[About this exercise] Repeat the data as given. Images do not go in the copy.

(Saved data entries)
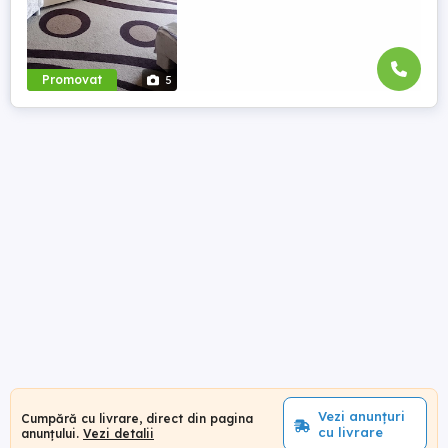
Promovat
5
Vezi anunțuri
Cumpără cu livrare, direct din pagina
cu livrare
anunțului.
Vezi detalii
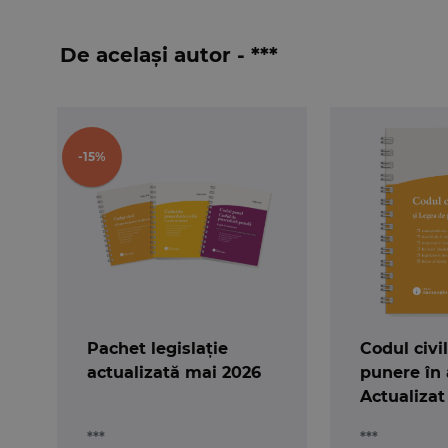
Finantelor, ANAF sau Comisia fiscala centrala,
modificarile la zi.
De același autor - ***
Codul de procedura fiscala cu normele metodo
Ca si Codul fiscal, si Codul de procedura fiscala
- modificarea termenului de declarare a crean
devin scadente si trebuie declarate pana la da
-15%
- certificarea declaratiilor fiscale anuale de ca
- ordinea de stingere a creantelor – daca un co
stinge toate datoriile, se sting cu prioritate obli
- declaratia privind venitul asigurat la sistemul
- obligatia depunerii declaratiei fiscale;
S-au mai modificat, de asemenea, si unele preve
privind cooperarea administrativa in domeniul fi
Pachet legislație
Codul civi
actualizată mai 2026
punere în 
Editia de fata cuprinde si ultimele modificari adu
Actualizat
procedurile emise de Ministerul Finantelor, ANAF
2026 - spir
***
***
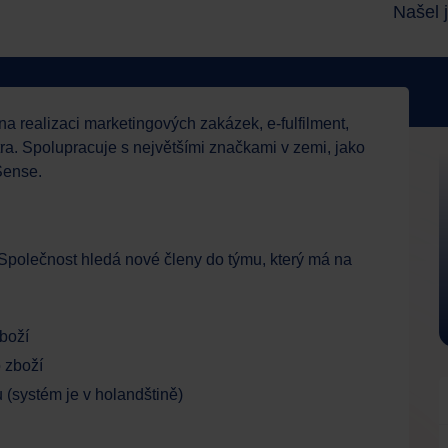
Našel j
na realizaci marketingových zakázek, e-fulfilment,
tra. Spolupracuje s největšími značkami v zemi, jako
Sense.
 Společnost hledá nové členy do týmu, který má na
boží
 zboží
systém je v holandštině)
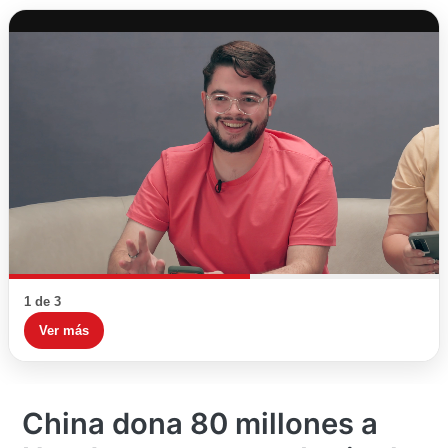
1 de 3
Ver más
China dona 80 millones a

[Response below]
Promovat
5
Vezi anunțuri
Cumpără cu livrare, direct din pagina
cu livrare
anunțului.
Vezi detalii
Finantelor, ANAF sau Comisia fiscala centrala,
modificarile la zi.
De același autor - ***
Codul de procedura fiscala cu normele metodo
Ca si Codul fiscal, si Codul de procedura fiscala
- modificarea termenului de declarare a crean
devin scadente si trebuie declarate pana la da
-15%
- certificarea declaratiilor fiscale anuale de ca
- ordinea de stingere a creantelor – daca un co
stinge toate datoriile, se sting cu prioritate obli
- declaratia privind venitul asigurat la sistemul
- obligatia depunerii declaratiei fiscale;
S-au mai modificat, de asemenea, si unele preve
privind cooperarea administrativa in domeniul fi
Pachet legislație
Codul civi
actualizată mai 2026
punere în 
Editia de fata cuprinde si ultimele modificari adu
Actualizat
procedurile emise de Ministerul Finantelor, ANAF
2026 - spir
***
***
Našel j
na realizaci marketingových zakázek, e-fulfilment,
tra. Spolupracuje s největšími značkami v zemi, jako
Sense.
 Společnost hledá nové členy do týmu, který má na
boží
 zboží
systém je v holandštině)
1 de 3
Ver más
China dona 80 millones a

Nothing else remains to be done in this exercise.